21.21:
Hormones Regulating Blood Glucose
The pancreatic hormones glucagon and insulin regulate blood glucose levels.
Between meals or during fasting, the blood glucose levels drop, triggering the pancreatic alpha cells to release glucagon.
Glucagon's primary function is to promote the synthesis and release of glucose, consequently increasing the amount of blood glucose.
In the liver and skeletal muscles, glucagon stimulates glycogenolysis, which converts glycogen to glucose.
It also stimulates the conversion of carbon-containing compounds, such as lactic acid and amino acids, into glucose through gluconeogenesis.
Right after meals, the blood glucose levels surge, triggering the pancreatic beta cells to release insulin.
Insulin binds its receptors on the target cell membrane and promotes glucose uptake and metabolism.
After glucose enters the cells, insulin further stimulates glycolysis, accelerating the rate of glucose breakdown and ATP production.
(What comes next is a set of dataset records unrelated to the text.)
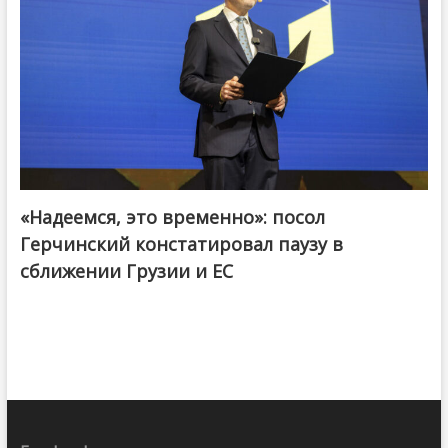
«Надеемся, это временно»: посол
Герчинский констатировал паузу в
сближении Грузии и ЕС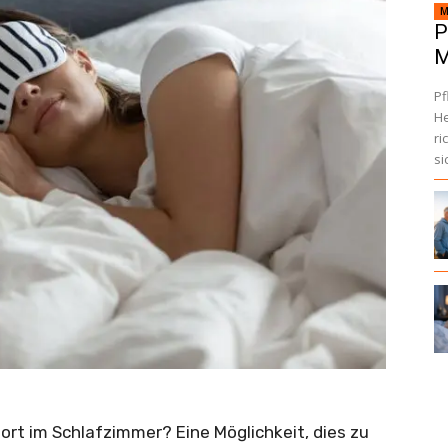
M
P
M
Pf
He
ri
si
ort im Schlafzimmer? Eine Möglichkeit, dies zu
It also promotes protein synthesis, glycogen synthesis, and conversion of glucose to fat to prevent excess blood glucose levels.
21.21:
Hormones Regulating Blood Glucose
Insulin is released by beta cells of the pancreas when blood glucose levels are high. It facilitates glucose absorption and utilization in insulin-dependent cells with insulin receptors on their plasma membranes. Insulin promotes glucose uptake by increasing the number of glucose transport proteins in the cell membrane, allowing glucose to enter the cell. As a result, glucose utilization and ATP production are enhanced.
In addition to accelerating glucose uptake and utilization, insulin has other effects. It stimulates glycogen formation, a glucose storage polysaccharide, in skeletal muscle fibers and liver cells for later use. Insulin also promotes amino acid absorption and protein synthesis in all target cells, preventing the conversion of amino acids into glucose. Furthermore, insulin stimulates the formation of triglycerides in adipocytes, facilitating the absorption of fatty acids and glycerol.
However, it is important to note that not all cells in the body are insulin-dependent. Cells in the brain, kidneys, lining of the digestive tract, and red blood cells lack insulin receptors but can still absorb and use glucose independently of insulin stimulation.
When blood glucose levels drop below normal, the pancreas releases glucagon from alpha cells to mobilize energy reserves. Glucagon binds to its receptor on the target cell's plasma membrane, activating adenylate cyclase and producing cAMP as a second messenger. The primary effects of glucagon include stimulating the breakdown of glycogen in skeletal muscle fibers and liver cells releasing glucose molecules for energy metabolism or into the bloodstream. Glucagon also stimulates the breakdown of triglycerides in adipocytes, releasing fatty acids for use by other tissues. Additionally, it stimulates glucose production and release from liver cells through gluconeogenesis, contributing to an increase in blood glucose concentration.
The secretion of glucagon and insulin is regulated by pancreatic alpha and beta cells, respectively, in response to changes in blood glucose levels.